**Task to carry out**: Your answer must be an exact copy of the lines from the one containing "Brak lotu bezpośredniego" through the last line of the records below, with no pictures; please include nothing else.

Source records:
-- Opening Marker --

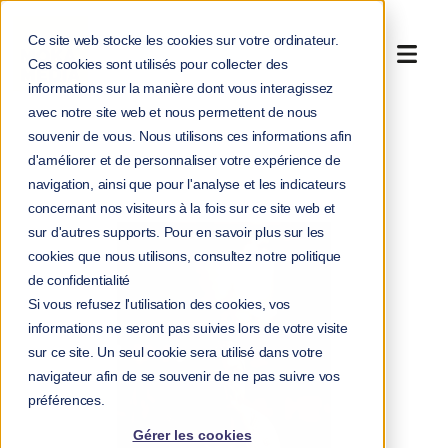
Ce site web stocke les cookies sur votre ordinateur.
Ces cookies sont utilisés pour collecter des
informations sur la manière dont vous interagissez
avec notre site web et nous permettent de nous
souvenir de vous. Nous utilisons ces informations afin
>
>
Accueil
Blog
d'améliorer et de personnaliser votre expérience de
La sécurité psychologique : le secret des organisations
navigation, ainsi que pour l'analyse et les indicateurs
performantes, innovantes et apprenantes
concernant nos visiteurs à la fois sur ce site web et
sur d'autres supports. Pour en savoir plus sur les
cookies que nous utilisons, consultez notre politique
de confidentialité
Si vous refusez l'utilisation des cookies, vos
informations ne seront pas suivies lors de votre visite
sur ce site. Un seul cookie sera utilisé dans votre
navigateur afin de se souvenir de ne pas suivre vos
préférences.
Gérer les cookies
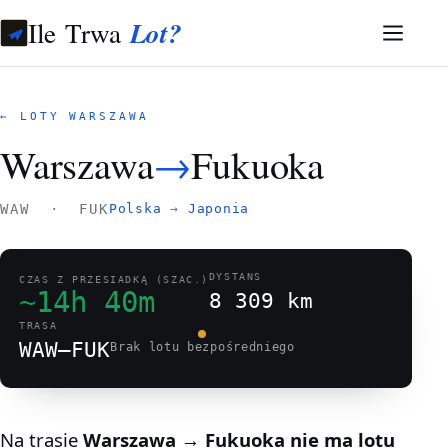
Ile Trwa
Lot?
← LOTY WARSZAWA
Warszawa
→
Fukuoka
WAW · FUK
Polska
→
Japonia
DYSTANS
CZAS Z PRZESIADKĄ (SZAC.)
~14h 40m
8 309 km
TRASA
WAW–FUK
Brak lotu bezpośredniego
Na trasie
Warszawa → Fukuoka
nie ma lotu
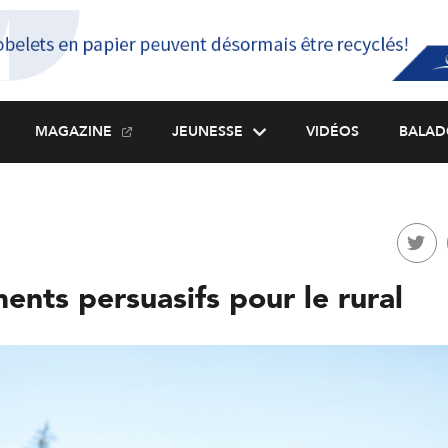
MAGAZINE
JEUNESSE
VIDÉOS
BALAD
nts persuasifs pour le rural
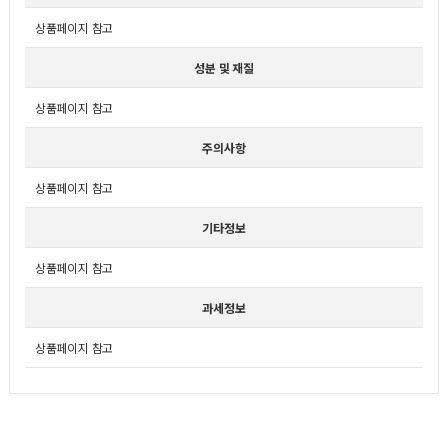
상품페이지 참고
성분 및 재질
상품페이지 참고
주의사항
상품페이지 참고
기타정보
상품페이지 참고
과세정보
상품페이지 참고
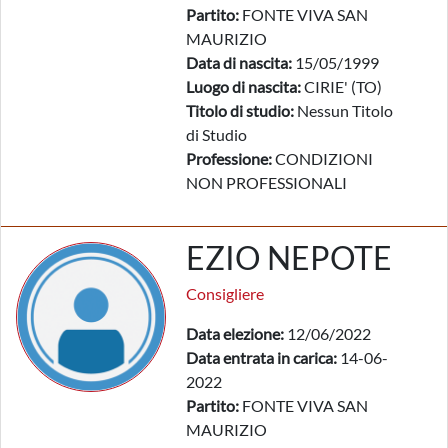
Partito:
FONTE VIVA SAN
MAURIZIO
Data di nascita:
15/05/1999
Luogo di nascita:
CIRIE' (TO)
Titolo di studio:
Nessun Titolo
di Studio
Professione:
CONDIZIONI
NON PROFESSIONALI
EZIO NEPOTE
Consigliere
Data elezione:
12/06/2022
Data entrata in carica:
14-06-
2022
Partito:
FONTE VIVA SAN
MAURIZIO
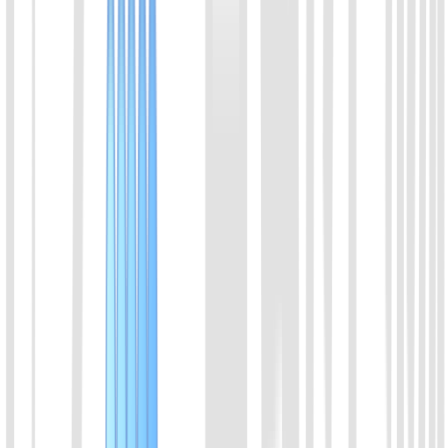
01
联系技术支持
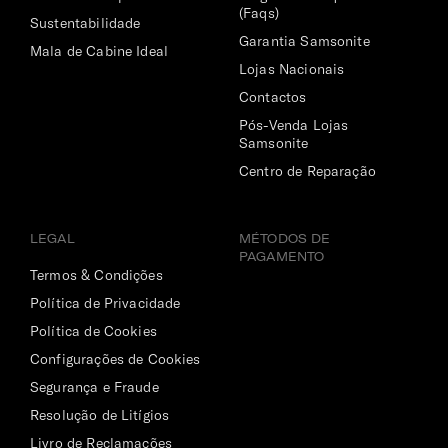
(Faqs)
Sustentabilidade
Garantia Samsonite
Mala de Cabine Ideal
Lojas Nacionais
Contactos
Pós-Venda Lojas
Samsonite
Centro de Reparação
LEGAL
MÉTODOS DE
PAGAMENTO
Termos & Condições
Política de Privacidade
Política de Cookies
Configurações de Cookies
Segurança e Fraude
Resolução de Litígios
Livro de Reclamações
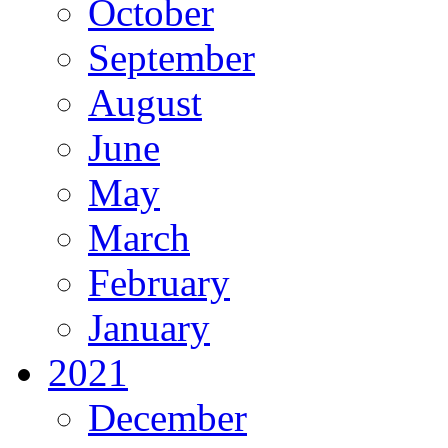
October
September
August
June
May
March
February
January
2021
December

-- Closing Marker --

**Response to this exercise**:
Brak lotu bezpośredniego
Na trasie
Warszawa → Fukuoka
nie ma lotu
MAGAZINE
JEUNESSE
VIDÉOS
BALAD
nts persuasifs pour le rural
상품페이지 참고
성분 및 재질
상품페이지 참고
주의사항
상품페이지 참고
기타정보
상품페이지 참고
과세정보
상품페이지 참고
Partito:
FONTE VIVA SAN
MAURIZIO
Data di nascita:
15/05/1999
Luogo di nascita:
CIRIE' (TO)
Titolo di studio:
Nessun Titolo
di Studio
Professione:
CONDIZIONI
NON PROFESSIONALI
EZIO NEPOTE
Consigliere
Data elezione:
12/06/2022
Data entrata in carica:
14-06-
2022
Partito:
FONTE VIVA SAN
MAURIZIO
01
联系技术支持
(Faqs)
Sustentabilidade
Garantia Samsonite
Mala de Cabine Ideal
Lojas Nacionais
Contactos
Pós-Venda Lojas
Samsonite
Centro de Reparação
LEGAL
MÉTODOS DE
PAGAMENTO
Termos & Condições
Política de Privacidade
Política de Cookies
Configurações de Cookies
Segurança e Fraude
Resolução de Litígios
Livro de Reclamações
October
September
August
June
May
March
February
January
2021
December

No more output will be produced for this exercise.